Em nota, O Ministério Público estadual disse ter recebido cerca de 140 Notícias de Fato que relatam "Falsa Proposta de Carta Contemplada" realizada pela empresa Multimarcas Consórcios, conforme informações do Centro de Apoio Operacional de Defesa do Consumidor (Ceacon). “A Multimarcas também é alvo de ação civil pública ajuizada pela promotora de Justiça Joseane Suzart no dia 26 de agosto do ano passado”, disse a nota.  

Já a Polícia Civil disse que "a 16ª DT / Pituba concluiu e encaminhou dois procedimentos para a Justiça, em maio e junho de 2019. Os outros casos registrados contra a empresa em questão estão sendo apurados. Todas as vítimas foram ouvidas e o material, relacionado ao fato denunciado, está sendo analisado". 

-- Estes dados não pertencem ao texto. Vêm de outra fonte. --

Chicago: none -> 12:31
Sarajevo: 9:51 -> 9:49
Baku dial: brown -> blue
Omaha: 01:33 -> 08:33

Outro lado  O CORREIO procurou a vendedora Francine Viana, que não quis gravar entrevista. Tiago Pedreira, advogado da representação comercial da empresa Multimarcas Consórcios, onde Carla foi atendida, disse que o dinheiro que ela investiu pode ser devolvido integralmente apenas se ela provar que o contrato que assinou não tem validade. “Essa alegação de suposto golpe no sistema de consórcios representa, normalmente, 5% do total de vendas”, disse.

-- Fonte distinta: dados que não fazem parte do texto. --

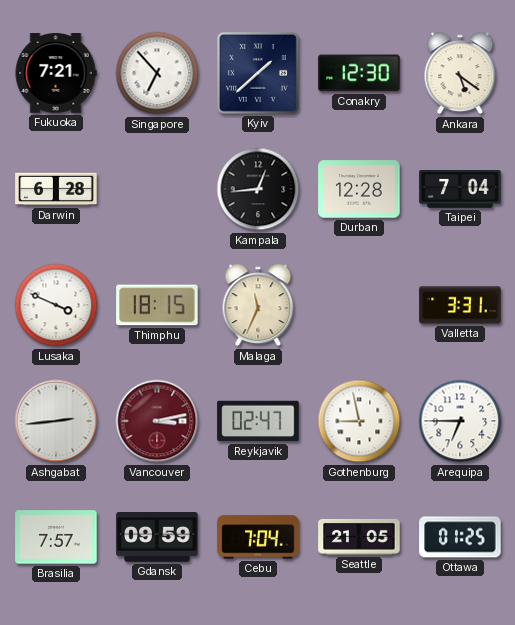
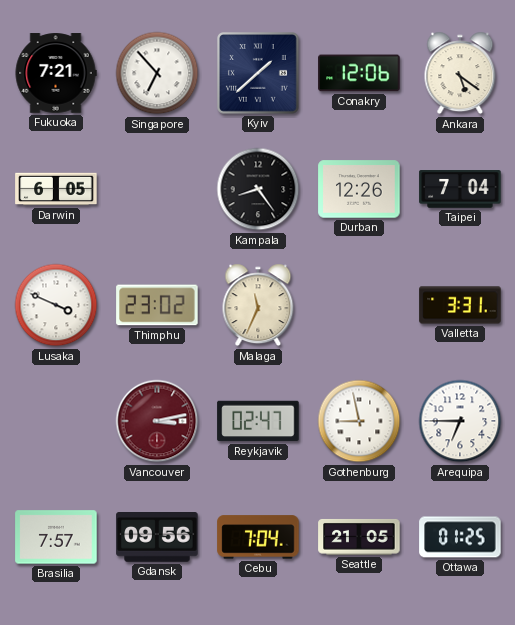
Conakry: 12:30 -> 12:06
Darwin: 6:28 -> 6:05
Kampala: 12:44 -> 8:24
Durban: 12:28 -> 12:26
Thimphu: 18:15 -> 23:02
Ashgabat: 2:44 -> none
Gdansk: 09:59 -> 09:56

Sobre o episódio que resultou na quase prisão de Carla, Tiago admitiu que a empresa a chamou para uma reunião. "Ela se apresentou para a recepcionista como advogada. Nesse momento, a recepcionista entrou em contato com o jurídico da empresa e nós solicitamos a presença da policia", afirmou. 

Perguntado se os vendedores fazem propagandas falsas na internet, Tiago disse que não tem conhecimento sobre isso. Sobre a informação de que os vendedores têm orientado os clientes a mentir durante uma chamada feita pela empresa, o advogado disse também que, se o cliente conseguir provar, “os dois, tanto cliente e vendedor, vão responder criminalmente”. Das representações comerciais que Tiago advoga, até agora, nenhum vendedor foi expulso ou demitido por esse motivo.  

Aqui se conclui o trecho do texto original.